Always, the story's theme of silence has struck me like thunder. What seemed fresh to me this time around: the theme of tolerance. Matthew Boston, as Reuven Malter, plays the adult narrator looking back on his teen years as the best friend of a Hasidic Jew. I loved the gentle humor with which he infused his role, lightening up the spiritual subject matter. Reuven Malter opens with the Talmudic phrase: "Both these . . . and those, are the words of the living God."

The phrase gains meaning as we witness the stark contrasts between Reuven's Orthodox Jewish upbringing and that of Danny Saunders. Danny is born into the Hasidic tradition extending back generations and infused with cryptic rituals.

Can two ways of viewing and worshipping God both be true? What happens when world catastrophe divides families of faith - and Jews of different ideologies find themselves in opposition? I appreciated the way things were pared down in this version so we could absorb the meanings of Apikorsim ("Bad Jews," as Reuven puts it), or Zionism, or what it means to be Tzaddik.

Carter Hudson's young Reuven was so likeable and all-American. I enjoyed Jonathan David Martin's clear-minded and straightforward take on Danny Saunders, and I couldn't help but like Reuven's father, played by John Rothman. This father seems to me - and to most of us Western-minded folks, the ideal father. One who listens, respects, talks, shares. Spends time with his child.

Again and again, as Reuven Malter and his father discussed Danny and his family, the lesson was tolerance. Helping Reuven to understand the other. And yet David Malter's own biases showed through, too, at times. The way he acknowledged his own weaknesses endeared him to me.
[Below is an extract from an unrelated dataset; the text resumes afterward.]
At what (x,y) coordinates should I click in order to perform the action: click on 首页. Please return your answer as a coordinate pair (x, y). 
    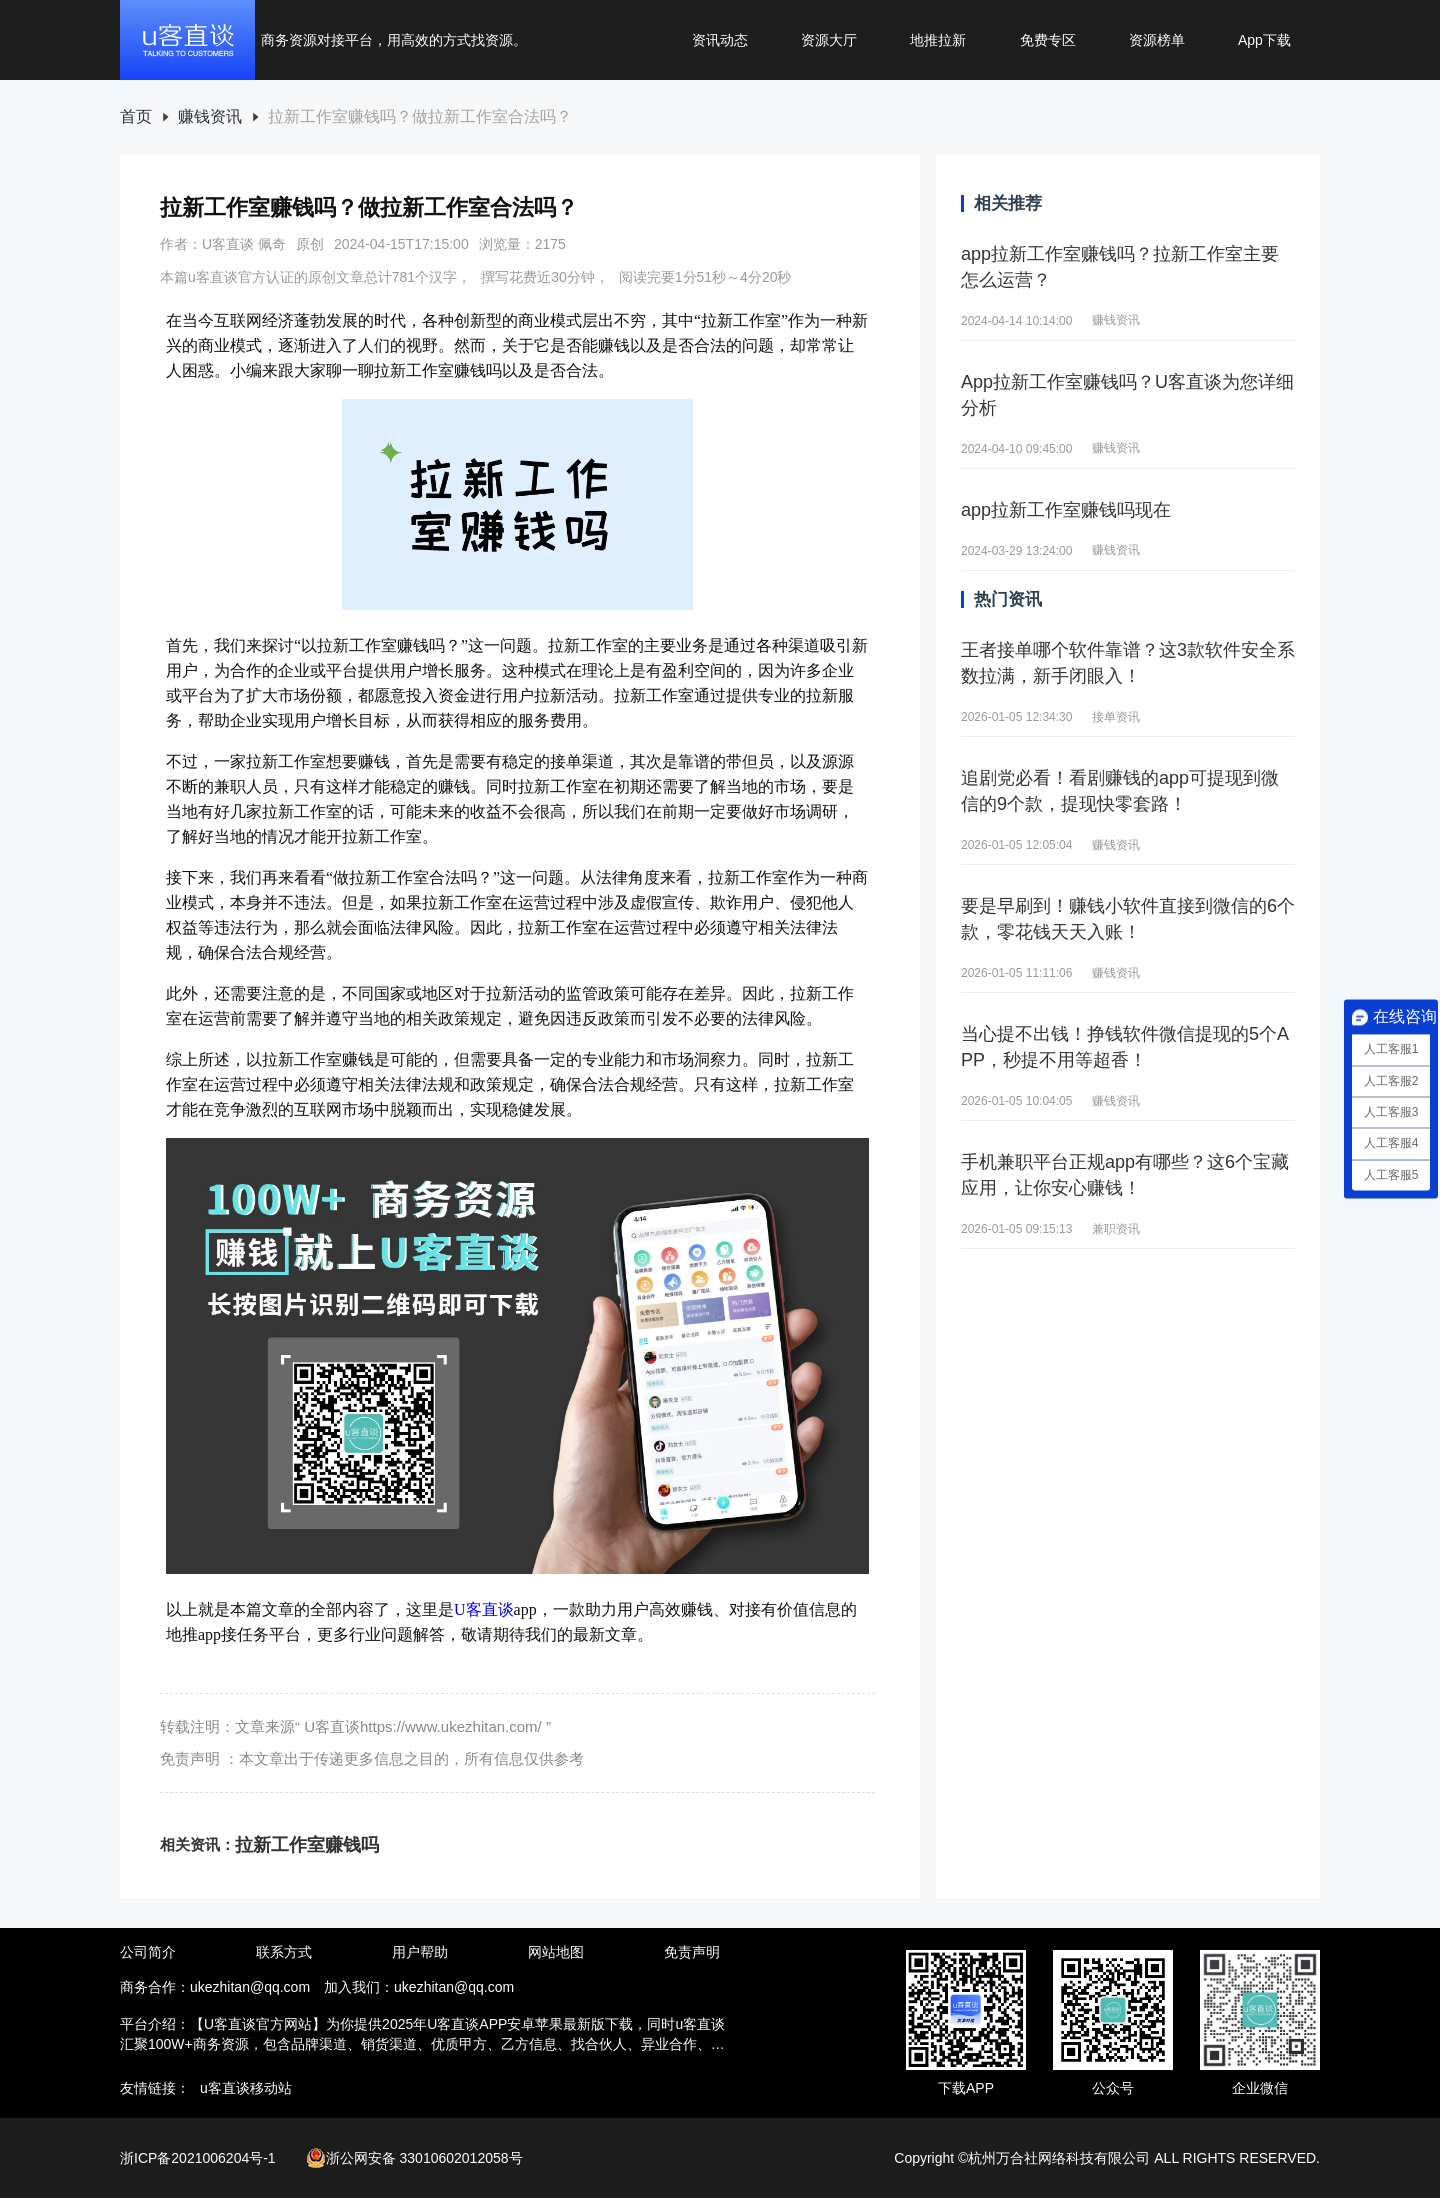     Looking at the image, I should click on (136, 117).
We see the differences in Reuven's father and in Danny's father, who seems for all the world like the parent we would never wish for. A father who is removed, traditional, severe, unyielding. David Marguilies' tempestuous, robust portrayal of Reb Saunders was my favorite performance of the show.
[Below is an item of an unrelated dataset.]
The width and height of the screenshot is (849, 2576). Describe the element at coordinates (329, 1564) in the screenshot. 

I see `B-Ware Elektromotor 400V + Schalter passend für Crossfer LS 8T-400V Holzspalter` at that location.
The beauty of this story, in novel and done wonderfully here at PCS, is that it teaches us to look at "the other" differently. Our assumptions of Danny's father are tested, just as Danny undergoes a test in the play, subjected to treatment which appears cruel and abusive.

See the show. Think about what you know. Think about what you don't know. Consider qualities, forces and powers in the world which don't resemble anything you could ever tolerate. At first glance, that is.

Has someone ever challenged your world view by simply being drastically different? Were you open to the experience? What did you learn?